**** INFORMATION ****
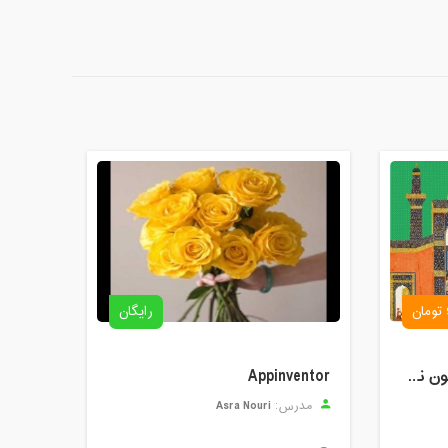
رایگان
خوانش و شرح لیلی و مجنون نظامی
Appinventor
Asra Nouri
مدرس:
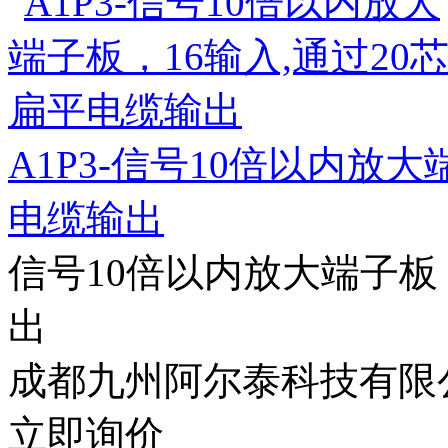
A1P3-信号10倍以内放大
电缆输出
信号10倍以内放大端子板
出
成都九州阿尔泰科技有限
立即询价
****
**** INFORMATION ****
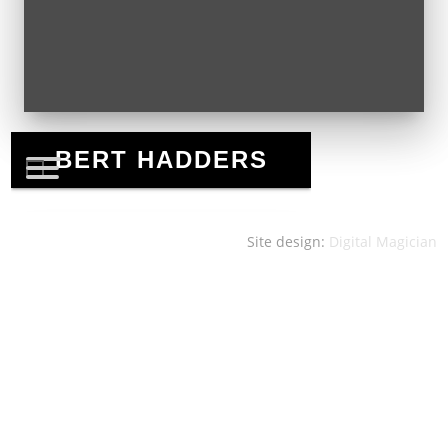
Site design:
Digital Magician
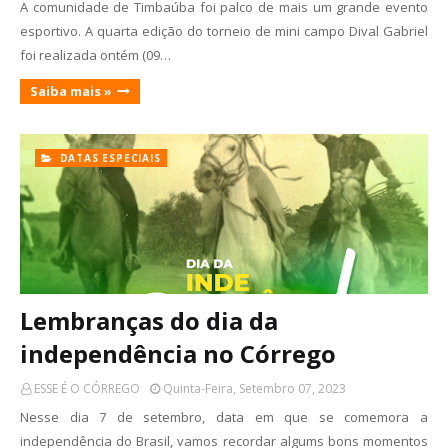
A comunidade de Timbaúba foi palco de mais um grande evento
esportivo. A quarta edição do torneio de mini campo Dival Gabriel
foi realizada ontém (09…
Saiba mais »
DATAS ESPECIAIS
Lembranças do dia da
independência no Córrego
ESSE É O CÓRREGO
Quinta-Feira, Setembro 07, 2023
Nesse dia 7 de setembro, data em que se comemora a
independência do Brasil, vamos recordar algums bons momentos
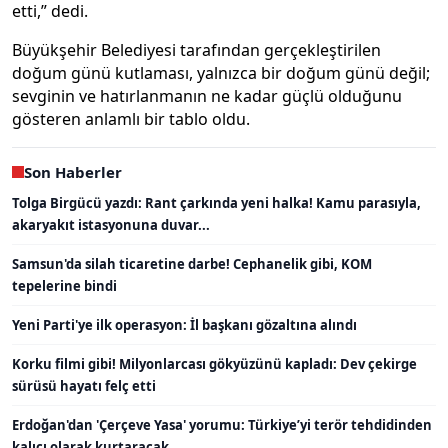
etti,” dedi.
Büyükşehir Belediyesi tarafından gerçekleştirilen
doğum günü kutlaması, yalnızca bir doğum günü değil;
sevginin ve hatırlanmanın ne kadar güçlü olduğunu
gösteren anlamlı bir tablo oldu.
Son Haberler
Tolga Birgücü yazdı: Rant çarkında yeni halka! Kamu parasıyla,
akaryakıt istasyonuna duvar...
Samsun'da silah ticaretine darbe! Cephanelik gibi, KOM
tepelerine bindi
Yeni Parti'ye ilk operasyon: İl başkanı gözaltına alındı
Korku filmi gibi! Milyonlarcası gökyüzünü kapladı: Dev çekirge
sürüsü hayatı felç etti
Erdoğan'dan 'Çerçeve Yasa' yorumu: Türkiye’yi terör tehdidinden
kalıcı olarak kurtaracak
****
**** INFORMATION ****
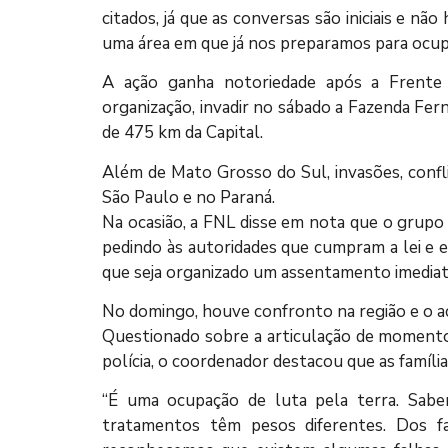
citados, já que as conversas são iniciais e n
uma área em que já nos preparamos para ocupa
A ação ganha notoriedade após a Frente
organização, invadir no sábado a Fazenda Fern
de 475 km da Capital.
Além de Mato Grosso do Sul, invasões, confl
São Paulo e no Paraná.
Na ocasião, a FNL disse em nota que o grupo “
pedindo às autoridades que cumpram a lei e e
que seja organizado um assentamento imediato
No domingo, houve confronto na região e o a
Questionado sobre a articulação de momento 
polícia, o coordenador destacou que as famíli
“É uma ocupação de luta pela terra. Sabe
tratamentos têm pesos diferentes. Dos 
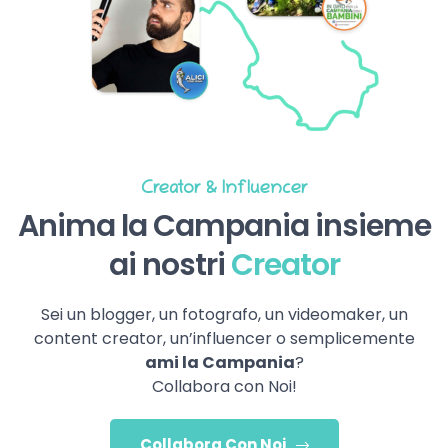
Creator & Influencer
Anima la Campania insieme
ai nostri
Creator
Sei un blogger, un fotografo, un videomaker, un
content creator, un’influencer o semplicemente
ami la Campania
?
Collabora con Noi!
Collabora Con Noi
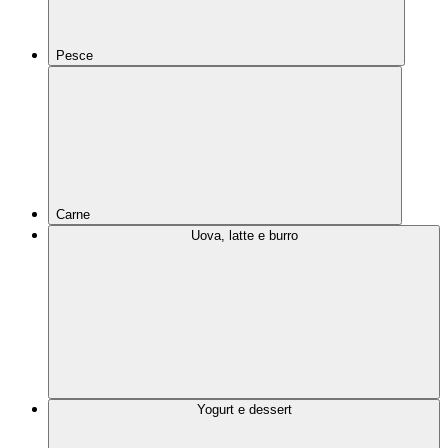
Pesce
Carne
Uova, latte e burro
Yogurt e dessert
****
> BRIEF
In the material above, transcribe exactly the lines beginning at the one with "sevginin ve hatırlanmanın" and ending at the one with "kalıcı olarak kurtaracak", both included.

> TASK OUTPUT
sevginin ve hatırlanmanın ne kadar güçlü olduğunu
gösteren anlamlı bir tablo oldu.
Son Haberler
Tolga Birgücü yazdı: Rant çarkında yeni halka! Kamu parasıyla,
akaryakıt istasyonuna duvar...
Samsun'da silah ticaretine darbe! Cephanelik gibi, KOM
tepelerine bindi
Yeni Parti'ye ilk operasyon: İl başkanı gözaltına alındı
Korku filmi gibi! Milyonlarcası gökyüzünü kapladı: Dev çekirge
sürüsü hayatı felç etti
Erdoğan'dan 'Çerçeve Yasa' yorumu: Türkiye’yi terör tehdidinden
kalıcı olarak kurtaracak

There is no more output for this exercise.